BTW I earlier mentioned performance of the memory subsystem, but of course performance has various measures like bandwidth and different aspects of latency. And these aren't always proportional in fact increased bandwidth can often come at the expense of latency.
P.P.S. Reading the MASON thing you quoted, my read is it's only really talking about trying to run multiple copies of the program perhaps on physically separated computers, clusters etc.

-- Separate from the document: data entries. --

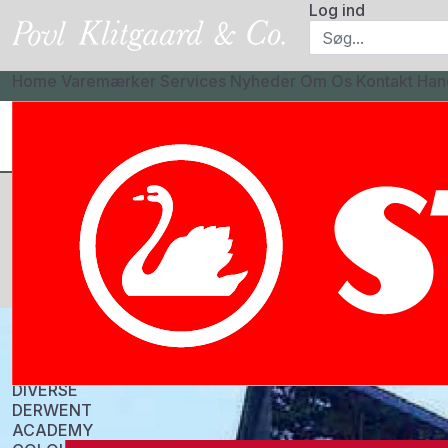
Log ind
Home
Varemærker
Services
Nyheder
Om Os
Kontakt
Han
CASIO
CLAIREFONTAINE
AKVAREL
Vi tilbyder et bredt og kv
FARVET PAPIR (ETIVAL)
kvalificeret kundeservice
HÆFTER/NOTEBOOKS
fra vores lager i Danmark
PAINT-ON
PASTELMAT
PENALER
RHODIA
TEGNEBLOKKE
DIVERSE
DERWENT
ACADEMY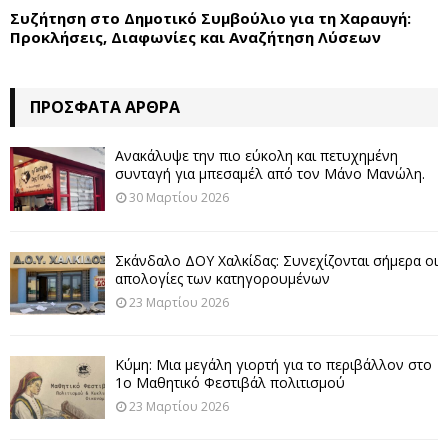
Συζήτηση στο Δημοτικό Συμβούλιο για τη Χαραυγή:
Προκλήσεις, Διαφωνίες και Αναζήτηση Λύσεων
ΠΡΌΣΦΑΤΑ ΆΡΘΡΑ
Ανακάλυψε την πιο εύκολη και πετυχημένη
συνταγή για μπεσαμέλ από τον Μάνο Μανώλη.
30 Μαρτίου 2026
Σκάνδαλο ΔΟΥ Χαλκίδας: Συνεχίζονται σήμερα οι
απολογίες των κατηγορουμένων
23 Μαρτίου 2026
Κύμη: Μια μεγάλη γιορτή για το περιβάλλον στο
1ο Μαθητικό Φεστιβάλ πολιτισμού
23 Μαρτίου 2026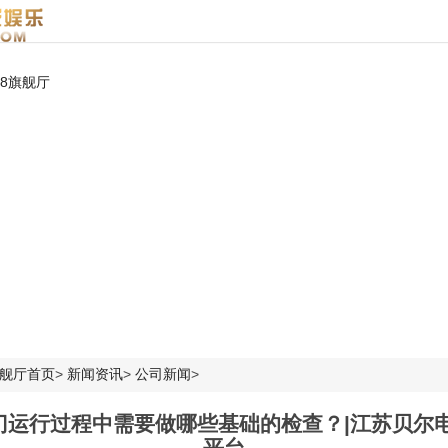
k8旗舰厅
旗舰厅首页
>
新闻资讯
>
公司新闻
>
门运行过程中需要做哪些基础的检查？|江苏贝尔电
平台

It may be you will have performance disadvantages from running on a system with multiple NUMA nodes since it probably doesn't know how to manage this, but maybe not if the workload isn't highly dependent on memory access performance. Remember NUMA/UMA is about uniform memory access. AFAIK all such systems will still have a unified address space and so programs are free to simply ignore that it's NUMA if they want, just with possible performance disadvantages. [14] (The OS should hopefully recognise it's NUMA and try to schedule things accordingly as best as it can but I would imagine this can be limited when the program itself is using all the threads.)